Gap vs. develop: develop's tests cover the more interesting Okta wire shape — path-less PatchOp where value nests a members list (testReplaceMembersPathLessRejectsUnknownIdWithoutMutation, testAddMemberPathLessPatchOp). The new tests here don't exercise that nested-members shape, which is the actually-load-bearing path for Okta group push (metadata-only reconciliation is the easier case).

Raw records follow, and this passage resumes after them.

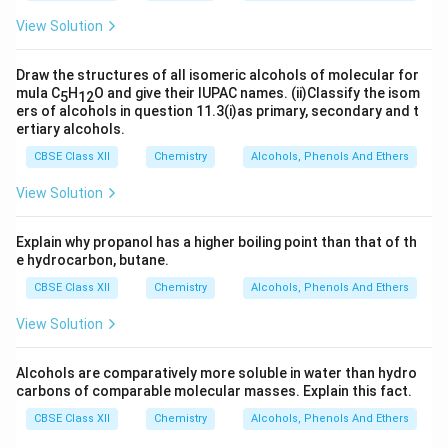
View Solution
Draw the structures of all isomeric alcohols of molecular for
mula C
H
O and give their IUPAC names. (ii)Classify the isom
5
12
ers of alcohols in question 11.3(i)as primary, secondary and t
ertiary alcohols.
CBSE Class XII
Chemistry
Alcohols, Phenols And Ethers
View Solution
Explain why propanol has a higher boiling point than that of th
e hydrocarbon, butane.
CBSE Class XII
Chemistry
Alcohols, Phenols And Ethers
View Solution
Alcohols are comparatively more soluble in water than hydro
carbons of comparable molecular masses. Explain this fact.
CBSE Class XII
Chemistry
Alcohols, Phenols And Ethers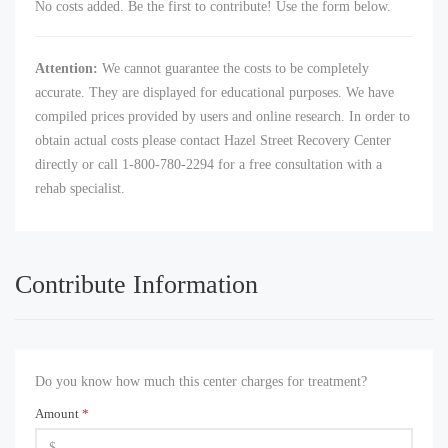
No costs added. Be the first to contribute! Use the form below.
Attention:
We cannot guarantee the costs to be completely
accurate. They are displayed for educational purposes. We have
compiled prices provided by users and online research. In order to
obtain actual costs please contact Hazel Street Recovery Center
directly or call 1-800-780-2294 for a free consultation with a
rehab specialist.
Contribute Information
Do you know how much this center charges for treatment?
Amount
*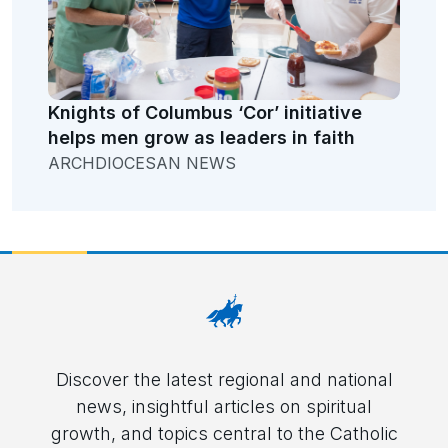
Knights of Columbus ‘Cor’ initiative
helps men grow as leaders in faith
ARCHDIOCESAN NEWS
Discover the latest regional and national
news, insightful articles on spiritual
growth, and topics central to the Catholic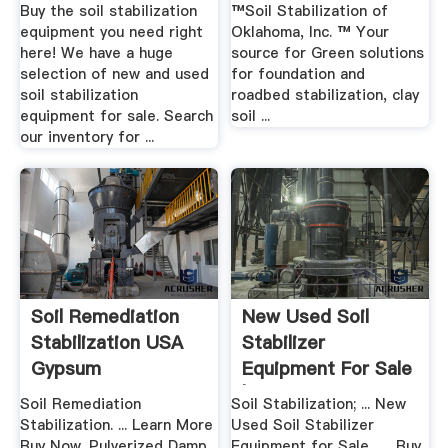
| .
Buy the soil stabilization
™Soil Stabilization of
equipment you need right
Oklahoma, Inc. ™ Your
here! We have a huge
source for Green solutions
selection of new and used
for foundation and
soil stabilization
roadbed stabilization, clay
equipment for sale. Search
soil ...
our inventory for ...
Soil Remediation
New Used Soil
Stabilization USA
Stabilizer
Gypsum
Equipment For Sale
| Ritchie ...
Soil Remediation
Soil Stabilization; ... New
Stabilization. ... Learn More
Used Soil Stabilizer
Buy Now. Pulverized Damp
Equipment for Sale . ... Buy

develop is missing an explicit test for the "path-less PATCH with displayName" happy path, though. If you wanted to salvage something from this PR, testPatchGroupWithoutPathReplacesDisplayName is a small, focused, and genuinely additive contribution.

Security / performance

• No new persistence, no new auth surface — same risk profile as the existing handler.
• getUserById per member is unchanged from the original loop; develop's resolveMembers doesn't fix this either, so no regression.
• Silently swallowing unknown attribute keys is slightly worse for operability than develop's "throw on unknown" stance: misconfigured clients get no feedback that an attribute they think they're updating is being dropped on the floor.

Style nits

• Test file imports HashMap and Map — both used.
• Comment block in the new branch is excellent — RFC reference, concrete Okta example, and rationale. Matches the project's existing comment style.
• The String memberId = (String) memberMap.get("value"); chain inside removeMembersFromList is nearly identical to the one in addOrReplaceMembers. Worth pulling into a small extractMemberId(Map) if you continue the refactor.

Bottom line

Requesting changes because the fix is already on develop via #101 and develop's implementation is stricter and atomic. Suggested paths forward:

1. Close this PR as superseded — the production behavior you're after is already shipped.
2. Or, rebase onto current develop, observe the overlap, and re-scope to just the missing happy-path test (testPatchGroupWithoutPathReplacesDisplayName) as a small additive contribution.

The refactor itself is reasonable but competes with the refactor already merged via #101 — relitigating that is unlikely to be productive.